Morgan reviews Turner syndrome and notes that its incidence is between 1:2,500-3,000 live female births. Physical exam often shows a webbed neck, broad chest, cubitus valgus (forearm malformation), and misshapen ears. These patients have normal intelligence, unlike other chromosomal abnormality syndromes, but they may have problems with "nonverbal, social, and psychomotor skills." Like other chromosomal abnormalities, these patients are at increased risk of congenital heart defects. They are also at increased risk for other abnormalities, such as osteoporosis, renal malformations (horseshoe kidney), lymphedema, diabetes, and sensorineural hearing loss.

Sybert and McCauley review Turner syndrome and discuss its management. Patients can be treated with recombinant human growth hormone (hGH), which may lead to an increase in height between 0-12 cm, depending on when treatment is begun. Hormone replacement therapy is typically begun around the age of 14 to allow for proper puberty development and to prevent the early development of osteoporosis.

Figure A and Illustration A demonstrates the karyotype of a person with Turner syndrome.
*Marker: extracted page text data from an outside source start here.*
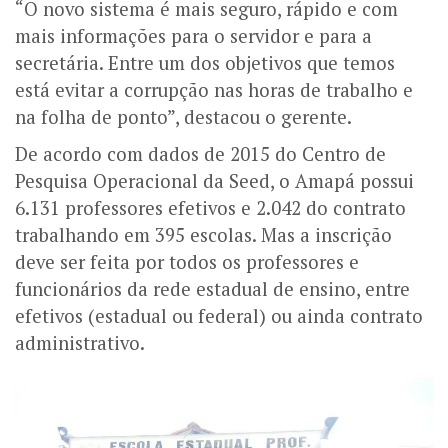
“O novo sistema é mais seguro, rápido e com
mais informações para o servidor e para a
secretária. Entre um dos objetivos que temos
está evitar a corrupção nas horas de trabalho e
na folha de ponto”, destacou o gerente.
De acordo com dados de 2015 do Centro de
Pesquisa Operacional da Seed, o Amapá possui
6.131 professores efetivos e 2.042 do contrato
trabalhando em 395 escolas. Mas a inscrição
deve ser feita por todos os professores e
funcionários da rede estadual de ensino, entre
efetivos (estadual ou federal) ou ainda contrato
administrativo.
The red box demonstrates the absence of a sex chromosome. Illustration B demonstrates a normal karyotype. The second sex chromosome can be either an X or Y. If it is an X, it is a female's karyotype, or if it is a Y, it is a male's. Illustration C demonstrates the webbed neck of Turner syndrome.

Incorrect answers:
Answer 1: Gynecomastia can be seen with patients who have Klinefelter syndrome (47,XXY).

Answer 2: Rocker-bottom feet can be seen with patients who have Edward's syndrome (trisomy 18).

Answer 3: Elfin facies are characteristic of patients who have William's syndrome (microdeletion of the long arm of chromosome 7).

Answer 5: Microcephaly can see be in patients with Patau's syndrome (trisomy 13).